Around the scottish blogosphere, everyone’s (here, here, here, here) talking of what disgrace this election has been: shambles is the buzz word. And, indeed, it has been a shambles in at least two respects: discounted votes and delayed counting. It appears that the latter depended on the former, with e-counting machines running much slower and getting stuck because they had to refer to human beings too many ambiguous ballot papers. But it is clearly the discounted votes that are the most worrying, because the way in which the elections has been organized might have had an effect on the results, thereby potentially undermining the democratic process.
People have been talking no end about how confusing the ballot papers were. Early last night, I was quite upset by that: I have never liked that kind of underestimation of the electorate. We are not stupid; and we can, surprise surprise, tell crosses from numbers. But then I realized that there was a moment of hesitation, when I put down the two ballot papers, in which I had to remind myself which wanted crosses, which wanted numbers. And, given that the only people I have met at polling stations have been pensioners, I guess my moment, when you add 50years, you subtract some eye-sight, some hearing, some breath, and some clarity of mind, might turn into 100,000 spoiled votes. The responsibility, in short, is with old folk, and the solution is easy: let us not allow old people to vote. They make a mess, and a lot of them won’t be around for the whole term anyway. And I mean, the consequence of that will just be a dramatic drop in turnout – which is great news for politicians.

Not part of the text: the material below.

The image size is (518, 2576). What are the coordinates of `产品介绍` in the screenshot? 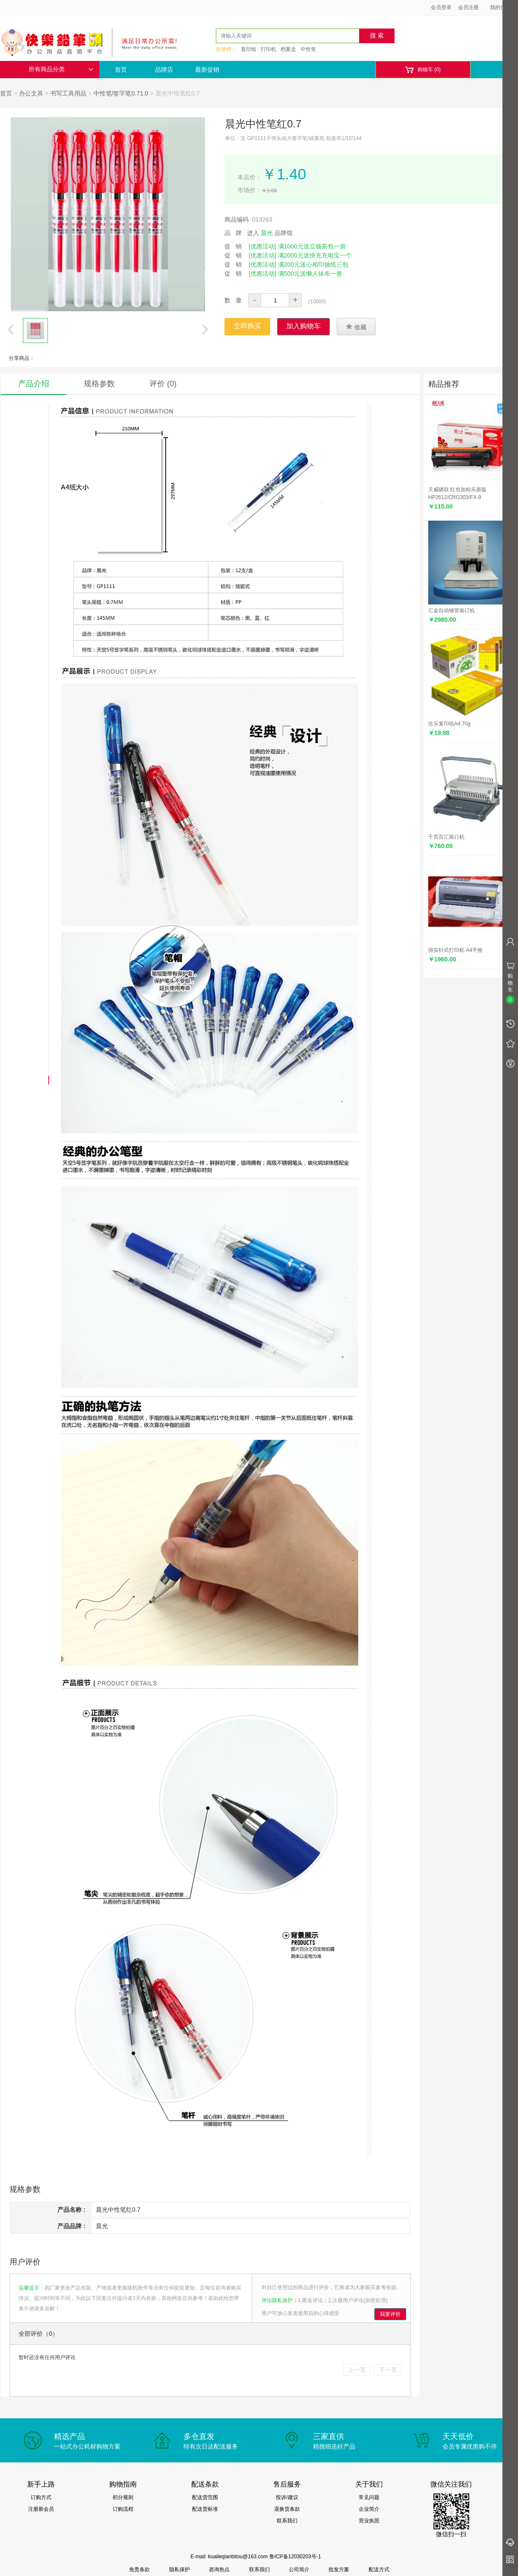 It's located at (33, 383).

Seriously, the people I have voted for made it: Sarah Boyack in Edinburgh Central overcame both the LibDem challenge and the SNP challenge; and the Greens got Harper in through my Lothian regional list. In the end, I don’t even mind the overall result: the SNP as the main party means change, but they haven’t got the numbers to do anything stupid. They haven’t got the numbers to do anything, you’ll say. True enough, but that’s PR. And, to be honest, the fact that all the four main parties got a good number of seats through the constituency vote, and that only one party got into parliament merely because of the regional list (and with only two MSPs), goes to show that we don’t need PR. Indeed, for Holyrood more than for Westminster, we can get good representation without PR; which means good representation + good governance, rather than good representation at the expense of good governance.